Now, I don't have a garage, per se, but a detachable old-timey garage-shed-type-thing at the end of the long gravel driveway. Classy, yes? So, the BF and I make a run for it into blinding rain to open the doors to this thing and jockey the cars around so I can pull in. Which I do. It's when I get out that I hear a hissing sound. The sound of a punctured tire. AWESOME! Soaking wet, the BF and I head back inside to wait out the impending weather armageddon before surveying the damage. We wait. And wait. And wait. Guess what? No hail. No straight line winds. No tornado (in spite of the screaming sirens all night). NO FUCKING ANYTHING! After the rain ended, skies cleared and the sun shined. And my heart closed forever to the Oklahoman in me that reveres all things Gary England. He is dead to me.
Much like my tire. The BF put on his man pants and put on the spare. I got the new tire put on this morning. Yes, $140 is cheaper than hail damage, surely. But still, Gary, you can make the check out to I am an idiot.
RIP (in my heart) Lord Gary
p.s. This is why I was motivated to move my car and attempted to believe these weather jokers.
4 comments:
I hear ya Bee. I was flipping through the channels last night. Some of my favorites were.
Mike Morgan (KFOR): "Tornado on the ground in Cole." Really? Uh no, didn't happen.
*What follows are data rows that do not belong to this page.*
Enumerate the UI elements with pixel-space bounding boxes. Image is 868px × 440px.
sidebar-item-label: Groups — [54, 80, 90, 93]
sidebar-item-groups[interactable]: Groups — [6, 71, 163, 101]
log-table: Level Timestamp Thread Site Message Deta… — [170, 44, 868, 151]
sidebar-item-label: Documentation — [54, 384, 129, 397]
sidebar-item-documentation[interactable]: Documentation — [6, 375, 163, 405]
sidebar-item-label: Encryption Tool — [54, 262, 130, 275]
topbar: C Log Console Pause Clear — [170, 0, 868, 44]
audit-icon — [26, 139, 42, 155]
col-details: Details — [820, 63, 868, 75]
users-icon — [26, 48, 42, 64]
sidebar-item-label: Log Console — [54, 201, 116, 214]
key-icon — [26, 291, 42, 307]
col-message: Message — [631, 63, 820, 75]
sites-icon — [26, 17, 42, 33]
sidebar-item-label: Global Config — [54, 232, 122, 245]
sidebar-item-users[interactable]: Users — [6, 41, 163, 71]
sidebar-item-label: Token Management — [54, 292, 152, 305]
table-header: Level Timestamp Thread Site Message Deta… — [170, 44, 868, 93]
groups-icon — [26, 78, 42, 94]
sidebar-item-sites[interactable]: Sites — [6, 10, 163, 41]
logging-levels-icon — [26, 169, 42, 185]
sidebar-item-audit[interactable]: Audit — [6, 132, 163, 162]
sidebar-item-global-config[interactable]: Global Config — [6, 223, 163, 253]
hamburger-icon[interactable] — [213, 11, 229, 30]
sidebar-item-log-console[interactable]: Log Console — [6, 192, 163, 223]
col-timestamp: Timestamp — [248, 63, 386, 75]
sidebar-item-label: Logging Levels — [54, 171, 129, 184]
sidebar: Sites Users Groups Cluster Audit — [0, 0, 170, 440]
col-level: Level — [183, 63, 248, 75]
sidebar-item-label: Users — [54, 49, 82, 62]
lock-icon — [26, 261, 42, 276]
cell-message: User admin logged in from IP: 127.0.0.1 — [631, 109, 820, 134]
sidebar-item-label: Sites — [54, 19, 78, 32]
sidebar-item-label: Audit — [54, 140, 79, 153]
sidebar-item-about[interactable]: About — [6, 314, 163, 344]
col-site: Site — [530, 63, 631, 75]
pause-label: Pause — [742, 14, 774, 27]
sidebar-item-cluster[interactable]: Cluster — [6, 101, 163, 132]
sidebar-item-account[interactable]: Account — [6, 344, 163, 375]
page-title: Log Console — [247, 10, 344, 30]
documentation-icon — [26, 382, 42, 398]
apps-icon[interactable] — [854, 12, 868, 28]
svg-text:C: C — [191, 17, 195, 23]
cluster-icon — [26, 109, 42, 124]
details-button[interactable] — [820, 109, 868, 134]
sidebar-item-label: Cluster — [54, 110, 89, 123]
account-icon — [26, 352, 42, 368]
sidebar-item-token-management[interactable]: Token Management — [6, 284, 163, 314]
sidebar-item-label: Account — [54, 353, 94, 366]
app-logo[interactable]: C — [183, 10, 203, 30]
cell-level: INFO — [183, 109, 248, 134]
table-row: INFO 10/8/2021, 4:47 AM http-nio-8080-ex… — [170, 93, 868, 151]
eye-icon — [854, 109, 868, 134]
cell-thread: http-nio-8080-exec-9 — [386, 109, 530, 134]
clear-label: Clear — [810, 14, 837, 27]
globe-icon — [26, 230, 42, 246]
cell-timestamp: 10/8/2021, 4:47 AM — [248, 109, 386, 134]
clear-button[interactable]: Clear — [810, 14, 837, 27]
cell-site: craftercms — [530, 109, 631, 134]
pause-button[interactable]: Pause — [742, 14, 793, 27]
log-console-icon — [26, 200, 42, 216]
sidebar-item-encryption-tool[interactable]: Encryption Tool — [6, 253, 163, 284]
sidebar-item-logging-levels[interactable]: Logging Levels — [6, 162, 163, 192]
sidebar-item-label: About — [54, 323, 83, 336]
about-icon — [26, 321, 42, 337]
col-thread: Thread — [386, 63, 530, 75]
Gary England {KWTV}: "Val, you are the meteorologist on the ground, I need longer reports from you..."
Mike Morgan (KFOR): "Norman just lost cable." Ummm, yeah no. Watched them til I got sick of it.
Baseball sized hail coming to Norman? No one "on the ground" ever confirmed that.
This PDS crap is laughable. Armageddon! That's what drives ratings.
Why do Okies go outside and watch the weather come in? Because the weather guys have no idea what's going on where you are. That's why.
I so agree. The weather guys & gals get a real, uh "joy" out of the whole thing. Makes me nuts!
I like the video, though. Especially the dialog. It's like a little Beckett play.
So, is that video real? I'm for the eastern part of the midwest (Southwest Ohio!) and that looks pretty extreme to me.